Ms. Herrera specializes in quantitative methodology and program evaluation. She has training in

the following software systems: ARC-GIS, SPSS, and NVivo. She has worked as a research assistant for faculty members at UCLA as well as the University of Houston, Graduate College of Social Work, culminating in several publications in peer-reviewed journals, such as Social Work and the Journal of Immigrant and Minority Health. She has presented her work at both national and international social work conferences, including in Hong Kong and Sweden. Ms. Herrera has taught undergraduate courses at UCLA. These have included classes in aging and human behavior in the social environment.
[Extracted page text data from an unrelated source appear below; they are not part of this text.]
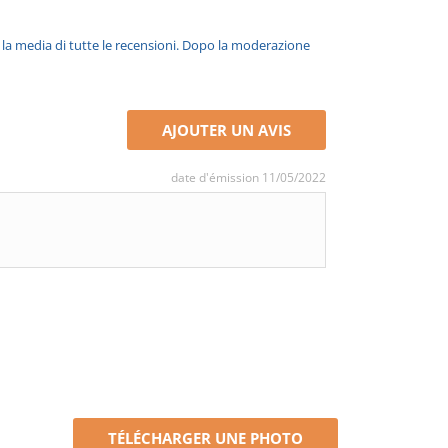
è la media di tutte le recensioni. Dopo la moderazione
AJOUTER UN AVIS
date d'émission 11/05/2022
TÉLÉCHARGER UNE PHOTO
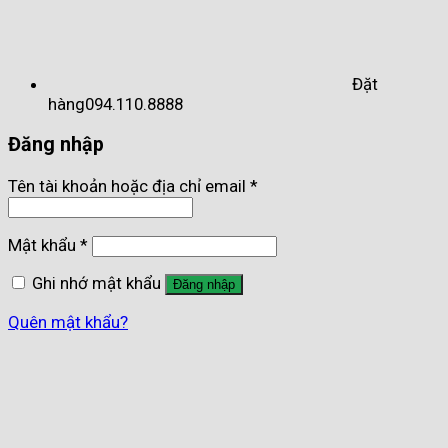
Đặt
hàng
094.110.8888
Đăng nhập
Tên tài khoản hoặc địa chỉ email
*
Mật khẩu
*
Ghi nhớ mật khẩu
Đăng nhập
Quên mật khẩu?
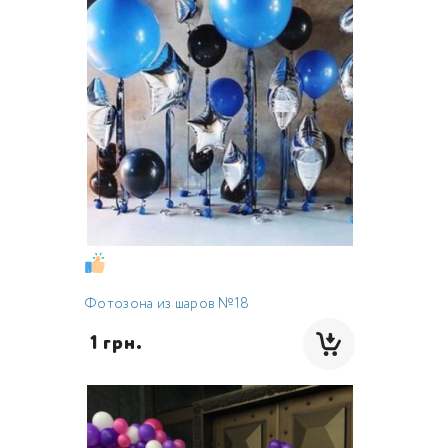
Фотозона из шаров №18
 1 грн.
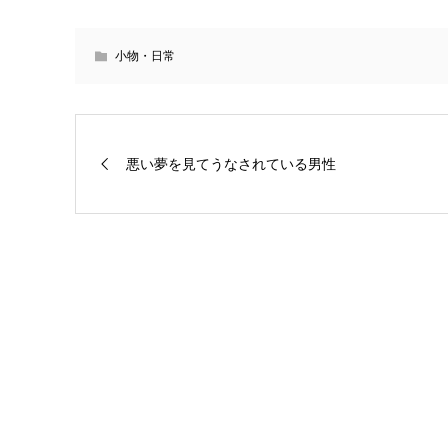
小物・日常
悪い夢を見てうなされている男性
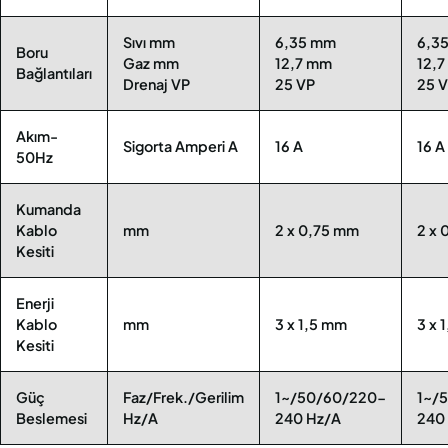
Sıvı mm
6,35 mm
6,3
Boru
Gaz mm
12,7 mm
12,
Bağlantıları
Drenaj VP
25 VP
25 
Akım-
Sigorta Amperi A
16 A
16 A
50Hz
Kumanda
Kablo
mm
2 x 0,75 mm
2 x 
Kesiti
Enerji
Kablo
mm
3 x 1,5 mm
3 x 
Kesiti
Güç
Faz/Frek./Gerilim
1~/50/60/220-
1~/
Beslemesi
Hz/A
240 Hz/A
240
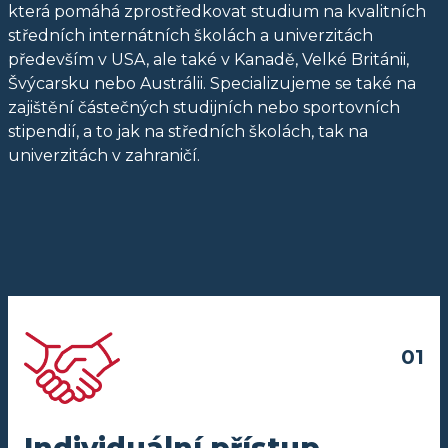
která pomáhá zprostředkovat studium na kvalitních
středních internátních školách a univerzitách
především v USA, ale také v Kanadě, Velké Británii,
Švýcarsku nebo Austrálii. Specializujeme se také na
zajištění částečných studijních nebo sportovních
stipendií, a to jak na středních školách, tak na
univerzitách v zahraničí.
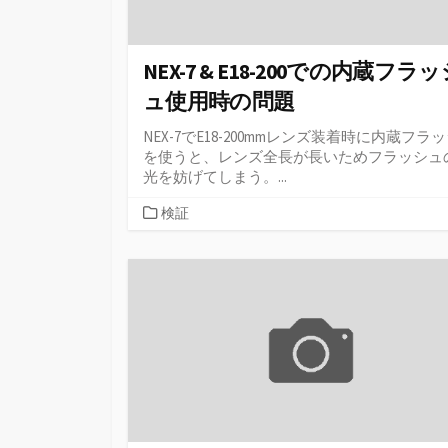
NEX-7 & E18-200での内蔵フラ
ュ使用時の問題
NEX-7でE18-200mmレンズ装着時に内蔵フラ
を使うと、レンズ全長が長いためフラッシュ
光を妨げてしまう。...
カ
検証
テ
ゴ
リ
ー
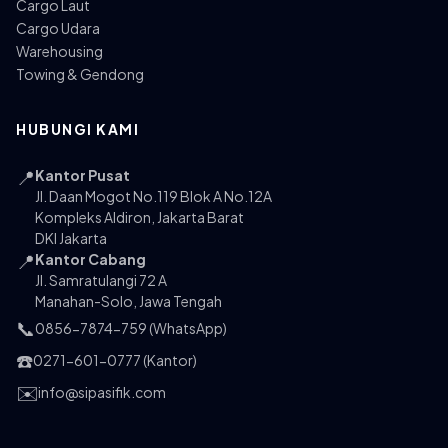
Cargo Laut
Cargo Udara
Warehousing
Towing & Gendong
HUBUNGI KAMI
📍
Kantor Pusat
Jl. Daan Mogot No.119 Blok A No.12A
Kompleks Aldiron, Jakarta Barat
DKI Jakarta
📍
Kantor Cabang
Jl. Samratulangi 72 A
Manahan-Solo, Jawa Tengah
📞
0856-7874-759 (WhatsApp)
☎️
0271-601-0777 (Kantor)
✉️
info@sipasifik.com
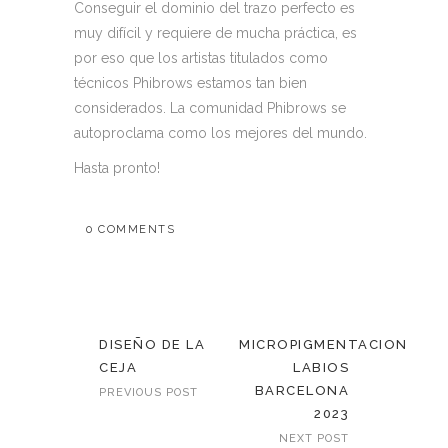
Conseguir el dominio del trazo perfecto es
muy difícil y requiere de mucha práctica, es
por eso que los artistas titulados como
técnicos Phibrows estamos tan bien
considerados. La comunidad Phibrows se
autoproclama como los mejores del mundo.
Hasta pronto!
0 COMMENTS
DISEÑO DE LA
MICROPIGMENTACION
CEJA
LABIOS
BARCELONA
PREVIOUS POST
2023
NEXT POST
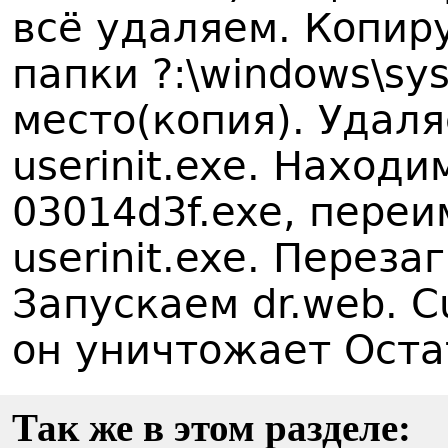
всё удаляем. Копиру
папки ?:\windows\s
место(копия). Удал
userinit.exe. Наход
03014d3f.exe, пере
userinit.exe. Перез
Запускаем dr.web. C
он уничтожает Оста
Так же в этом разделе:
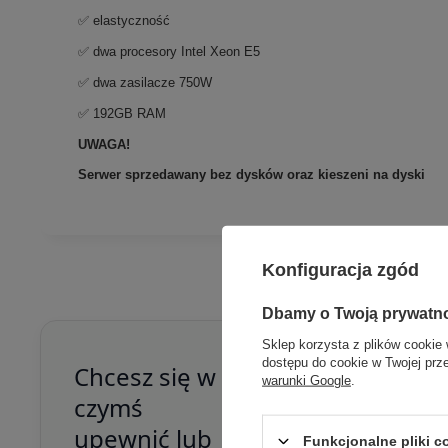
✅ elastyczność
✅ dwa procesory Intel Xeon E5
✅ dwa zasilacze 750W
✅ 192GB RAM
UWAGA!
Serwer sprzedawany bez dysków oraz kieszeni na dyski
Konfiguracja zgód
Dbamy o Twoją prywatn
Sklep korzysta z plików cookie 
dostępu do cookie w Twojej prz
Chcesz się w
warunki Google
.
czymś
upewnić lub
Funkcjonalne pliki 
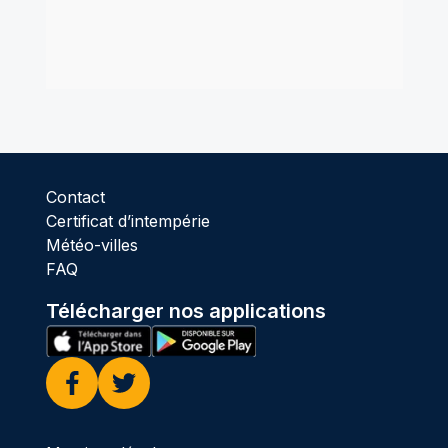
Contact
Certificat d’intempérie
Météo-villes
FAQ
Télécharger nos applications
Facebook
Twitter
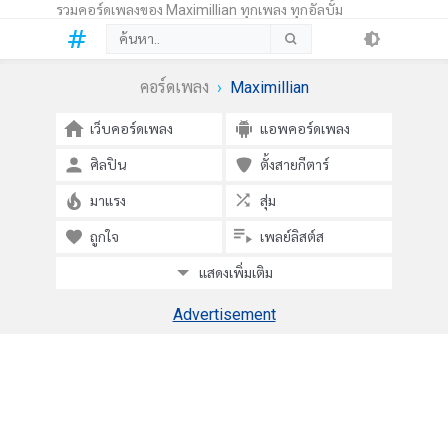
รวมคอร์ดเพลงของ Maximillian ทุกเพลง ทุกอัลบั้ม
คอร์ดเพลง
Maximillian
เว็บคอร์ดเพลง
แอพคอร์ดเพลง
ศิลปิน
ตั้งสายกีตาร์
มาแรง
สุ่ม
ถูกใจ
เพลย์ลิสต์ส
แสดงเพิ่มเติม
Advertisement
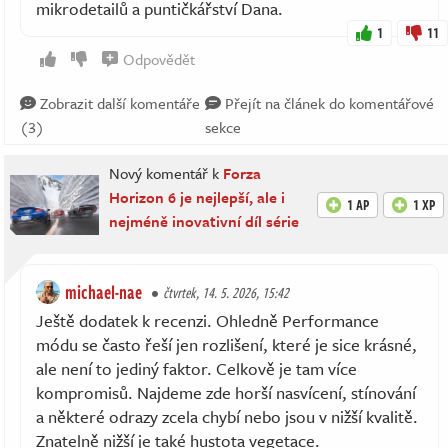
mikrodetailů a puntičkářství Dana.
1
11
Odpovědět
Zobrazit další komentáře
Přejít na článek do komentářové
(3)
sekce
Nový komentář k
Forza
Horizon 6 je nejlepší, ale i
1 AP
1 XP
nejméně inovativní díl série
michael-nae
čtvrtek, 14. 5. 2026, 15:42
Ještě dodatek k recenzi. Ohledně Performance
módu se často řeší jen rozlišení, které je sice krásné,
ale není to jediný faktor. Celkově je tam více
kompromisů. Najdeme zde horší nasvícení, stínování
a některé odrazy zcela chybí nebo jsou v nižší kvalitě.
Znatelně nižší je také hustota vegetace.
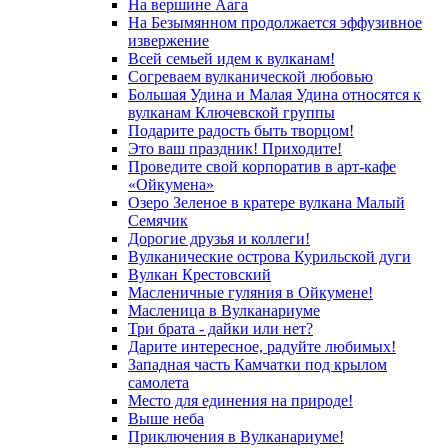
На вершине Аага
На Безымянном продолжается эффузивное
извержение
Всей семьей идем к вулканам!
Согреваем вулканической любовью
Большая Удина и Малая Удина относятся к
вулканам Ключевской группы
Подарите радость быть творцом!
Это ваш праздник! Приходите!
Проведите свой корпоратив в арт-кафе
«Ойкумена»
Озеро Зеленое в кратере вулкана Малый
Семячик
Дорогие друзья и коллеги!
Вулканические острова Курильской дуги
Вулкан Крестовский
Масленичные гуляния в Ойкумене!
Масленица в Вулканариуме
Три брата - дайки или нет?
Дарите интересное, радуйте любимых!
Западная часть Камчатки под крылом
самолета
Место для единения на природе!
Выше неба
Приключения в Вулканариуме!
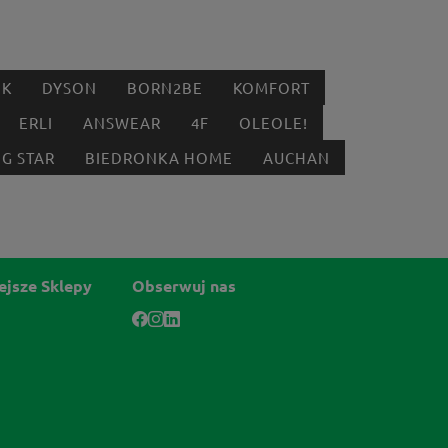
IK
DYSON
BORN2BE
KOMFORT
ERLI
ANSWEAR
4F
OLEOLE!
IG STAR
BIEDRONKA HOME
AUCHAN
ejsze Sklepy
Obserwuj nas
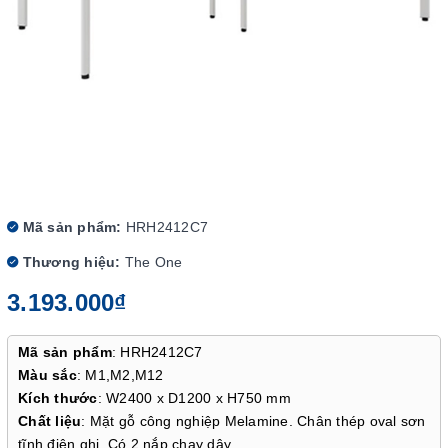
Mã sản phẩm:
HRH2412C7
Thương hiệu:
The One
3.193.000₫
Mã sản phẩm
: HRH2412C7
Màu sắc
: M1,M2,M12
Kích thước
: W2400 x D1200 x H750 mm
Chất liệu
: Mặt gỗ công nghiệp Melamine. Chân thép oval sơn
tĩnh điện ghi. Có 2 nắp chạy dây.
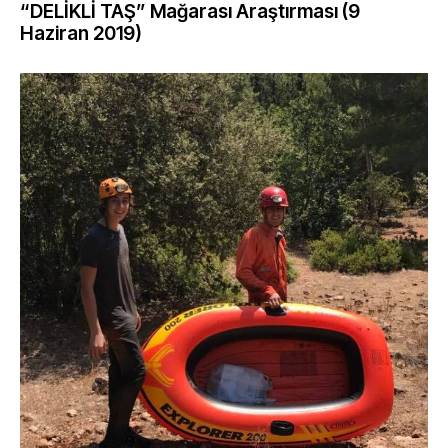
“DELİKLİ TAŞ” Mağarası Araştırması (9
Haziran 2019)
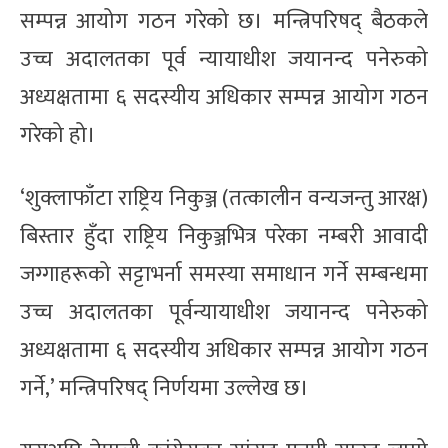
सम्पन्न आयोग गठन गरेको छ। मन्त्रिपरिषद् बैठकले
उच्च अदालतका पूर्व न्यायाधीश जयानन्द पनेरुको
अध्यक्षतामा ६ सदस्यीय अधिकार सम्पन्न आयोग गठन
गरेको हो।
‘शुक्लाफाँटा राष्ट्रिय निकुञ्ज (तत्कालीन वन्यजन्तु आरक्ष)
बिस्तार हुँदा राष्ट्रिय निकुञ्जभित्र परेका नम्बरी आवादी
जग्गाहरूको सट्टाभर्ना समस्या समाधान गर्ने सम्बन्धमा
उच्च अदालतका पूर्वन्यायाधीश जयानन्द पनेरुको
अध्यक्षतामा ६ सदस्यीय अधिकार सम्पन्न आयोग गठन
गर्ने,’ मन्त्रिपरिषद् निर्णयमा उल्लेख छ।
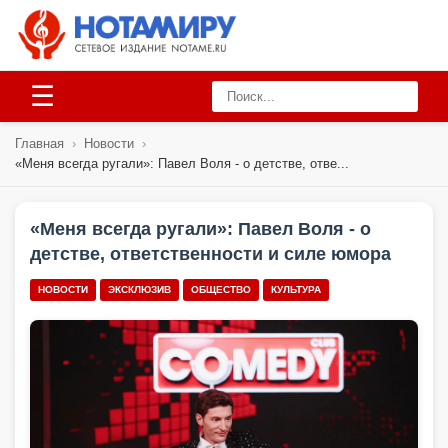
☰
Главная
›
Новости
›
«Меня всегда ругали»: Павел Воля - о детстве, отве...
«Меня всегда ругали»: Павел Воля - о
детстве, ответственности и силе юмора
НОВОСТИ
ЭКСКЛЮЗИВ
ОБЩЕСТВО
КУЛЬТУРА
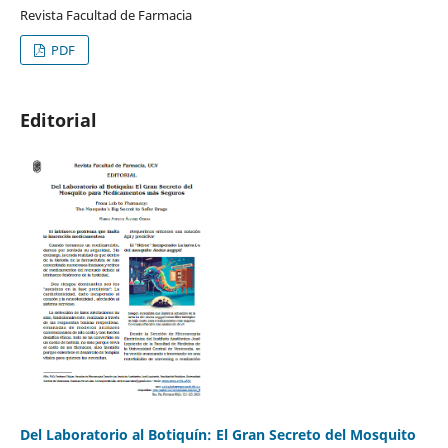
Revista Facultad de Farmacia
PDF
Editorial
Del Laboratorio al Botiquín: El Gran Secreto del Mosquito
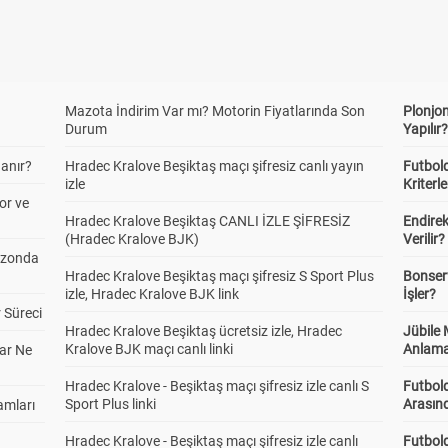
Mazota İndirim Var mı? Motorin Fiyatlarında Son
Plonjon
Durum
Yapılır
anır?
Hradec Kralove Beşiktaş maçı şifresiz canlı yayın
Futbold
izle
Kriterle
or ve
Hradec Kralove Beşiktaş CANLI İZLE ŞİFRESİZ
Endire
(Hradec Kralove BJK)
Verilir?
ezonda
Hradec Kralove Beşiktaş maçı şifresiz S Sport Plus
Bonserv
izle, Hradec Kralove BJK link
İşler?
 Süreci
Hradec Kralove Beşiktaş ücretsiz izle, Hradec
Jübile
Kralove BJK maçı canlı linki
Anlama
ar Ne
Hradec Kralove - Beşiktaş maçı şifresiz izle canlı S
Futbold
Sport Plus linki
Arasınd
amları
Hradec Kralove - Beşiktaş maçı şifresiz izle canlı
Futbol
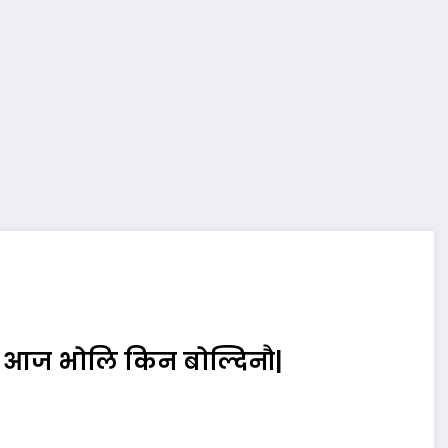
ि आज भोलि किन बोल्दिनौ|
Additionally, Ms. Herrera has worked in direct clinical practice since 2015. In 2017, she obtained her LCSW. She is currently working as the onsite clinician at a residential SUD treatment facility. In this capacity, she conducts assessments, develops treatment plans, provides individual counseling, facilitates psychoeducational groups, trains AOD counselors, and collaborates with

DMH, SAPC, DCFS, and DOC to address the needs of her patients.

Prior to entering the doctoral program at UCLA, Ms. Herrera graduated at the top of her class from the MSW program at the University of Houston, Graduate College of Social Work, where she focused on Macro Practice and obtained a specialization in Trabajo Social (Social Work Practice with Latinos). During her MSW program, she completed internships in Houston, Texas, and Hong Kong. She also served as the President of the Hispanic Student Association. In 2010, she graduated Cum Laude with her bachelor’s degree in History and minor Sociology from the University of Houston.

SELECTED BOOKS & PUBLICATIONS

“Factors Contributing to Depressive Symptoms among Mexican Americans and Latinos”

“The Perceived Role of Family in Heroin Use Behaviors of Mexican-American Men.”

Lia W. Marshall

Lia W. Marshall’s research focuses on older adult well-being. She is particularly interested in understanding prolonged independence and ability to age in place by investigating the interconnections between social isolation, mobility, and the built environment. Lia’s mixed methods dissertation, situated at the nexus of social welfare, gerontology and urban planning, seeks to understand the mobility experiences of socially isolated older adult women. This research is an important step in guiding policymakers to effectively allocate resources to enable aging in place and to enhance the lives of older women.

While Lia has training in both quantitative and qualitative research methods, she is particularly skilled in employing qualitative methodologies. In collaboration with faculty in both UCLA’s Urban Planning and Social Welfare Departments, she has served as a graduate research assistant for several projects, including “Disrupting Aging & Building Livable Communities: Los Angeles”, and with The Los Angeles Community Academic Partnership for Research in Aging (L.A. CAPRA). Lia has presented her work at conferences across academic disciplines, and has taught and guest lectured with both master’s students and undergraduates. Lia’s interests in social welfare, gerontology and urban planning inspired her to develop and teach the course entitled: “Environmentally Sustainable Aging: Diversity, Resilience, and Health” as a teaching fellow at UCLA.

In addition to teaching, Ms. Marshall continues her community engagement work with the Los Angeles Neighborhood Land Trust as a Steering Committee member for Golden Age Park, the first intergenerational park in Los Angeles, and as the Service Learning Coordinator for the UCLA undergraduate gerontology cluster. Lia received a Masters of Social Work from California State University, Los Angeles and a Bachelors of Arts in Psychology from the University of California at Santa Cruz.